> [AIM OF THE EXERCISE]
If a line of the data below holds the word "relaxation", list it.

RAW DATA below:

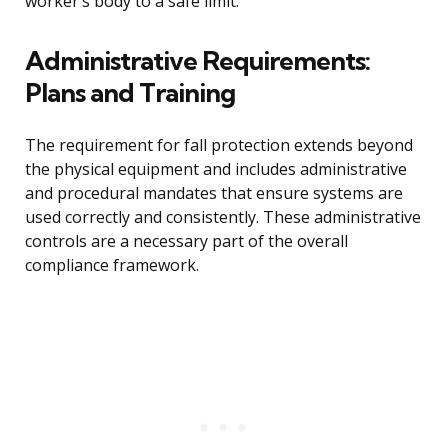
worker’s body to a safe limit.
Administrative Requirements:
Plans and Training
The requirement for fall protection extends beyond
the physical equipment and includes administrative
and procedural mandates that ensure systems are
used correctly and consistently. These administrative
controls are a necessary part of the overall
compliance framework.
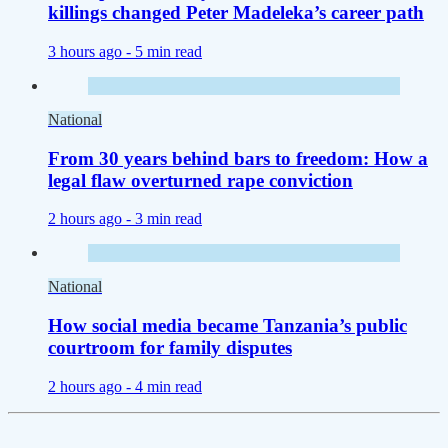
killings changed Peter Madeleka’s career path
3 hours ago -
5 min read
National
From 30 years behind bars to freedom: How a
legal flaw overturned rape conviction
2 hours ago -
3 min read
National
How social media became Tanzania’s public
courtroom for family disputes
2 hours ago -
4 min read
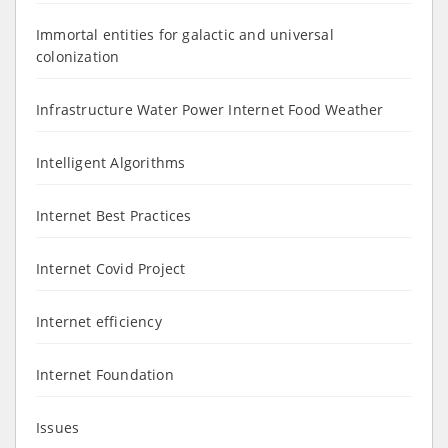
Immortal entities for galactic and universal
colonization
Infrastructure Water Power Internet Food Weather
Intelligent Algorithms
Internet Best Practices
Internet Covid Project
Internet efficiency
Internet Foundation
Issues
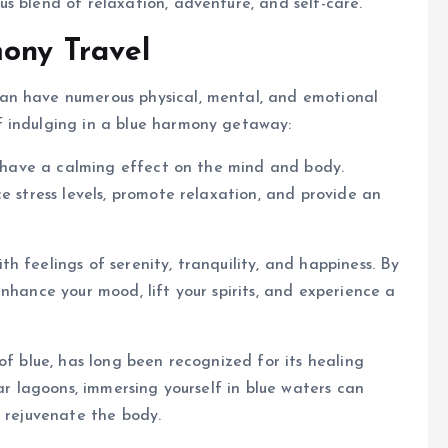
s blend of relaxation, adventure, and self-care.
ony Travel
an have numerous physical, mental, and emotional
f indulging in a blue harmony getaway:
to have a calming effect on the mind and body.
e stress levels, promote relaxation, and provide an
 feelings of serenity, tranquility, and happiness. By
nhance your mood, lift your spirits, and experience a
of blue, has long been recognized for its healing
ear lagoons, immersing yourself in blue waters can
d rejuvenate the body.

End of RAW DATA.

> [WRITTEN ANSWER]
s blend of relaxation, adventure, and self-care.
e stress levels, promote relaxation, and provide an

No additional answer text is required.